The structural metaphor of DNA helical tension and the strategic metaphor of firebreak width illuminate why flexibility (low τ) and efficiency (high τ) succeed under different conditions:
Table 1. Bayesian–Evolutionary Metaphors for the Flexibility–Efficiency Tension
| | Low τ (Flexibility) | High τ (Efficiency) |
| ----- | ----- | ----- |
| DNA tension | Loose | Tight |
| Firebreak width | Wide | Narrow |
| Best-fit environment | High complexity, high information cost | Low complexity, low information cost |
Tightly wound DNA strands (high τ) replicate with high fidelity and are efficient in stable environments, but they generate little variation and thus adapt poorly to shocks. Loosely wound strands (low τ) admit variation, enabling pivots essential for survival in changing conditions. Firebreak width reflects the founder’s prior quality: a founder with a very high-quality prior (e.g., Robert Langer at MIT) can set a narrow firebreak (high τ) and pursue maximum efficiency; a less certain founder exploring novel terrain should widen the firebreak (low τ) to preserve room and time to maneuver when reality defies the initial thesis.

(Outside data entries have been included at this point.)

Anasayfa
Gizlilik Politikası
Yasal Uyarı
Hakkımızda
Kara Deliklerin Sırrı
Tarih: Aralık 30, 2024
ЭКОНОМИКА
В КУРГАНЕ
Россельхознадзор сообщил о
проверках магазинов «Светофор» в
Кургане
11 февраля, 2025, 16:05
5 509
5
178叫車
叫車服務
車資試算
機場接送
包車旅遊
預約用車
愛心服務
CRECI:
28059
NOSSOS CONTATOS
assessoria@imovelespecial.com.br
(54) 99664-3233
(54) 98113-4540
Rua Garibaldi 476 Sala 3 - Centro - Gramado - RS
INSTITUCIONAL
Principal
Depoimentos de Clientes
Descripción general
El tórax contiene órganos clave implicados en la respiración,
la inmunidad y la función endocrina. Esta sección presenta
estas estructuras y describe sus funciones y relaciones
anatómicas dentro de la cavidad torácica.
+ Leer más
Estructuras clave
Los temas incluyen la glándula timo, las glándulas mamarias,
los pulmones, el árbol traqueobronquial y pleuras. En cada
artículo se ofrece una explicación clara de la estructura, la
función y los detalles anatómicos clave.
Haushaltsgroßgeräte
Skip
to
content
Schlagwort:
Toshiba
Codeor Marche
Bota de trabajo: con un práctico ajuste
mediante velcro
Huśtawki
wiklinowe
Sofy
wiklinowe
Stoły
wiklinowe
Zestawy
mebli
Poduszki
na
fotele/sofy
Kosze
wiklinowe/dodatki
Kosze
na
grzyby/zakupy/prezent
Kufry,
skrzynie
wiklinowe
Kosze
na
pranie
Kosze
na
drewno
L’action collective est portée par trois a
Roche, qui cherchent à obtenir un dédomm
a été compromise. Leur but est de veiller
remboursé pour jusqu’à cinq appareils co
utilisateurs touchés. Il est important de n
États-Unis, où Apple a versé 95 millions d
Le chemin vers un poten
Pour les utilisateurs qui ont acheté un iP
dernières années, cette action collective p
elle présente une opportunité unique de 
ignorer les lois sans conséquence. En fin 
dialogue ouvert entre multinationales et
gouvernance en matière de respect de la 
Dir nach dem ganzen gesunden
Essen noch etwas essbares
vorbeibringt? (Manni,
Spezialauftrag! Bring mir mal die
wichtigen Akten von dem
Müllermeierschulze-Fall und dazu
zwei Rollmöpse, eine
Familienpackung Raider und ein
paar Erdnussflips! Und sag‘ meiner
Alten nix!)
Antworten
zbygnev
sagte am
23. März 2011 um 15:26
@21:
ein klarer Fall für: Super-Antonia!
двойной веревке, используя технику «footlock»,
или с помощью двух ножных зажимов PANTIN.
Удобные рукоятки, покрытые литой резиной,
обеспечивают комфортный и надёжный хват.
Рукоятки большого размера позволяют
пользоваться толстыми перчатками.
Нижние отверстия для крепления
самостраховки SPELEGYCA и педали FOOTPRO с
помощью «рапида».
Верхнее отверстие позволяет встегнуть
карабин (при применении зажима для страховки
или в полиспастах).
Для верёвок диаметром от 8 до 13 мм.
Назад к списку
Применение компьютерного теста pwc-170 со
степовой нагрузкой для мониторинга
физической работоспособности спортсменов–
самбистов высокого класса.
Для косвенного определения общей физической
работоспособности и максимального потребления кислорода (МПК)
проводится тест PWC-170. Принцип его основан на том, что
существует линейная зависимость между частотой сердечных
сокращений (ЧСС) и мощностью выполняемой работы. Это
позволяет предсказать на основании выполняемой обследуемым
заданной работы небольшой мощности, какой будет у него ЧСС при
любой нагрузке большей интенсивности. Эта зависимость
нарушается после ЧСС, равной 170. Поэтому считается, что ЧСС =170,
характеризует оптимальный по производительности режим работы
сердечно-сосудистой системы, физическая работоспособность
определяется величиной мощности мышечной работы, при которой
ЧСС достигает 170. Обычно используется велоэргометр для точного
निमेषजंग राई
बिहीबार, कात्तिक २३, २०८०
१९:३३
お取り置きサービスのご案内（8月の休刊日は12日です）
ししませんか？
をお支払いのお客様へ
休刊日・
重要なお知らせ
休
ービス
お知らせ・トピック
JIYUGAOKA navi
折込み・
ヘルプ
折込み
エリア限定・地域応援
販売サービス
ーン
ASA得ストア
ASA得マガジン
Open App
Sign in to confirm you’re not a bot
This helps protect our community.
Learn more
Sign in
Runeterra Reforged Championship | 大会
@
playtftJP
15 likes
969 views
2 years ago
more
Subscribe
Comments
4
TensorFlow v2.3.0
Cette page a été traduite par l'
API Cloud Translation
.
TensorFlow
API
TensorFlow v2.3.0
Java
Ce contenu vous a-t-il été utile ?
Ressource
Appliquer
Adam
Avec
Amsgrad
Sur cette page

### 1.4. Methodological Innovation: Separating founder and Venture
I implement hierarchical Bayesian modeling to separate the founder (prior) from the venture (likelihood). This enables simulation and calibration of a business model to raise its success probability. The separation clarifies how environmental complexity c shapes the likelihood of success and how the strategic choice of ambiguity τ shapes the prior—allowing us to model learning as belief-updating in response to venture-generated evidence (Gelman et al., 2020).
### 1.5. Bridging Schools of Thought
The framework bridges the false dichotomy between the action school, which values flexibility and emergence, and the planning school, which values detailed prediction and commitment. In our model, the pure action school corresponds to the limit τ → 0 (maximal openness), and the pure planning school corresponds to τ → ∞ (absolute confidence in a single plan). These are endpoints of a continuum. Rather than “decision-making under uncertainty,” I model decision-making about uncertainty itself, offering a new perspective for strategy.
### 1.6. Roadmap
I proceed with a “what–why–how–so what” logic. Section 2 develops the theory of τ, its structural and strategic metaphors grounded in the mathematical formalism of Bayesian and Evolutionary entrepreneur's logic. Section 3 applies the framework to Tesla and Better Place, showing how it explains real-world success and failure. Section 4 envisions future works in both theory and practice.